Результатъ свиданія былъ вѣроятно удовлетворителенъ во всѣхъ отношеніяхъ. Когда Джой снова сѣлъ въ коляску, и отправился къ гостинницѣ Пестраго Быка, Эмми обняла отца съ необыкновенною нѣжностью, и бросая на него тбржествующій взглядъ, спросила:

— Не правда ли, папа, я всегда вамъ говорила, что у Джоя чувствительное сердце?

— Правда, дочь моя, правда, отвѣчалъ утѣшенный старикъ.

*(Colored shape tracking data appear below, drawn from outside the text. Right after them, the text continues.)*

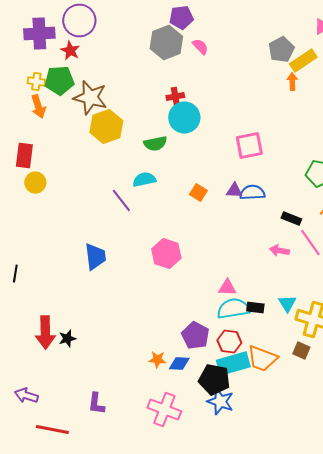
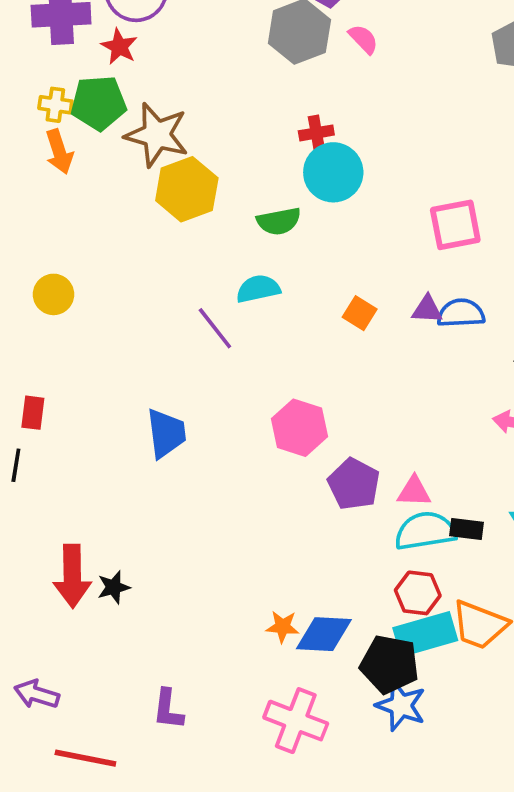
red rectangle: (24, 156) -> (33, 413), moved, size x0.7
purple pentagon: (195, 336) -> (354, 484), moved
blue diamond: (179, 364) -> (324, 634), size x1.4

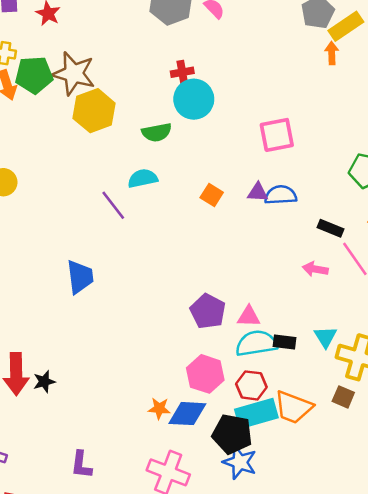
green pentagon: (99, 103) -> (34, 75), moved
pink hexagon: (299, 428) -> (205, 374), moved

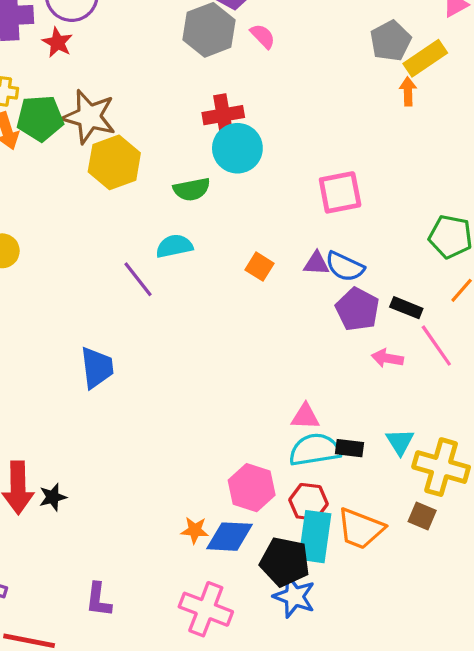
red cross: (182, 72) -> (223, 115), size x1.4
blue semicircle: (281, 195) -> (345, 267), turned -152
purple pentagon: (208, 311) -> (357, 309), moved
cyan rectangle: (256, 414) -> (315, 537), turned -66

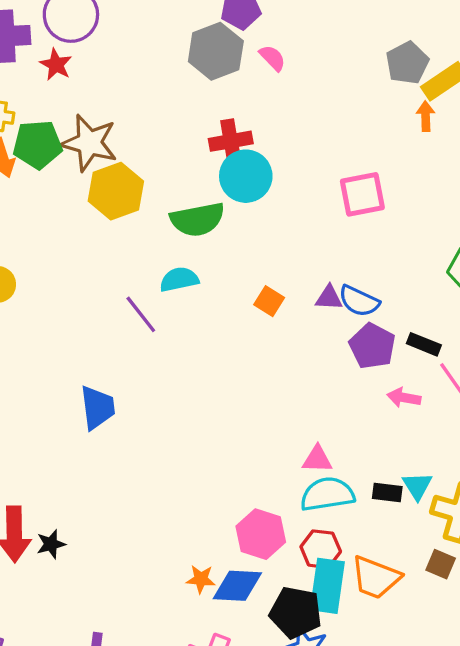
green semicircle: (192, 189) -> (197, 219), size x1.4
pink square: (340, 192) -> (362, 194), moved
black rectangle: (350, 448) -> (387, 493), moved

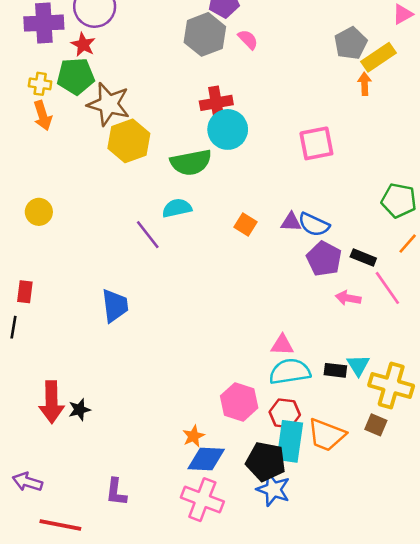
green pentagon: (38, 145) -> (76, 76), moved
orange star: (201, 579) -> (193, 436), turned -30
blue diamond: (237, 586) -> (206, 459), moved

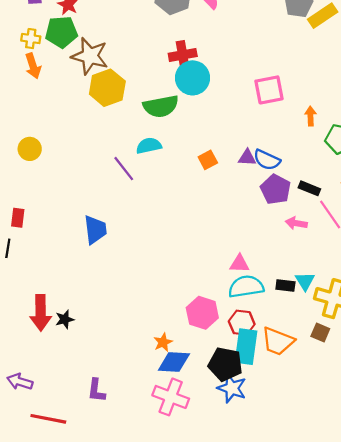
orange arrow: (365, 84) -> (311, 116), moved
orange square: (245, 225) -> (208, 160), turned 30

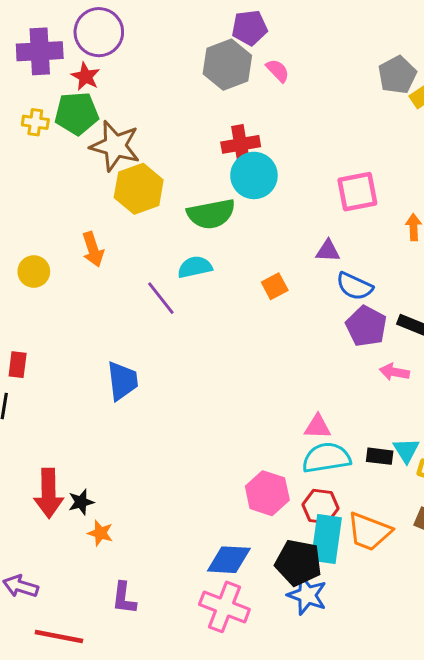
orange arrow: (33, 66) -> (93, 249), moved
purple triangle: (247, 158) -> (328, 251), moved
orange star: (163, 342) -> (100, 533), moved, turned -30

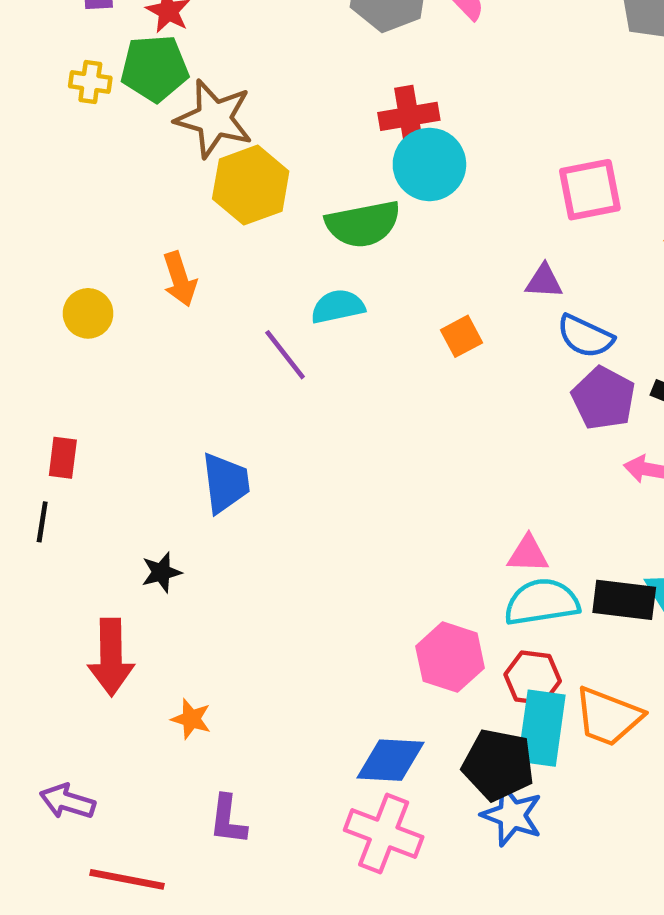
black rectangle: (380, 456) -> (624, 600), size x1.5
black star: (81, 502) -> (161, 572), moved

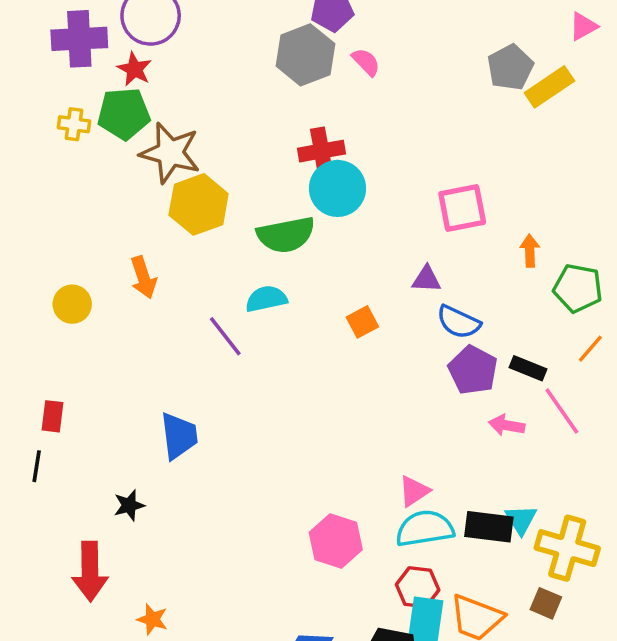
pink triangle: (528, 554) -> (414, 491), turned -36
pink hexagon: (450, 657) -> (336, 541), moved

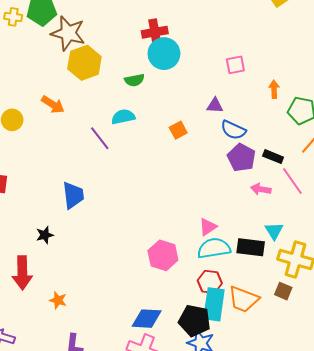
pink square: (462, 208) -> (235, 65), size x0.7
green semicircle: (286, 235) -> (134, 80), size x0.6
orange arrow: (143, 277) -> (53, 105), turned -40
cyan triangle: (521, 520) -> (274, 231), moved

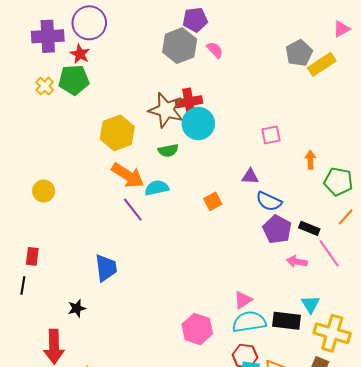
yellow cross: (13, 17) -> (45, 86), turned 36
brown star: (68, 33) -> (166, 110), moved
orange arrow: (53, 105) -> (128, 175), moved, size x1.4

Въ самомъ дѣдѣ, Джозефъ Седли приведенъ былъ въ трогательное умиленіе бѣдственнымъ положеніемъ своихъ родныхъ и, слѣдуя первому побужденію своего сердца, объявилъ, что съ этой поры отецъ его и сестра не будутъ болѣе терпѣть никакихъ житейскихъ неудобствъ. Онъ пріѣхалъ въ Англно надолго, быть-можетъ даже, навсегда. Его домъ и всѣ предметы домашняго хозяйства будутъ въ ихъ полномъ распоряженіи. Амелія займетъ первое мѣсто за столомъ, и мистеръ Джой надѣялся, что она будетъ у него превосходною хозяйкой, до тѣхъ поръ по крайней мѣрѣ, пока не прійдетъ ей въ голову желаніе обзавестись своимъ собственнымъ хозяйствомъ.

Эмми грустно покачала головой и, какъ водится, миньятюрное ея личико оросилось крупными слезами. Она знала на что собственно хотѣлъ намекнуть любезный ея братецъ. Она и молодая ея подруга, миссъ Мери, долго и подробно разсуждали объ этой матеріи ночью послѣ перваго майорскаго визита. Сообщая плоды своихъ собственныхъ наблюденій и открытій, миссъ Мери описала обстоятельно, какъ майоръ невольно обнаружилъ свои чувства послѣ встрѣчи съ достопочтеннымъ Бинни, и какъ былъ онъ радъ, когда узналъ, что ему нечего бояться соперниковъ.

— И развѣ сами вы не замѣтили, какъ онъ весь затрепеталъ, когда вы спросили, не женатъ ли онъ? Припомните, съ какимъ негодованіемъ былъ произнесенъ его отвѣтъ: «кто сообщилъ вамъ эту ложную вѣсть?» И вѣдь дѣло въ томъ, сударыня, что онъ ни на минуту не отрывалъ отъ васъ своихъ глазъ. Я даже увѣрена, что онъ и посѣдѣлъ-то отъ любви къ вамъ.

Амелія взглянула на свою постель, на драгоцѣнные портреты, висѣвшіе надъ ней, и сказала своей молодой подругѣ, чтобы она никогда, никогда не заикалась впередъ объ этомъ предметѣ.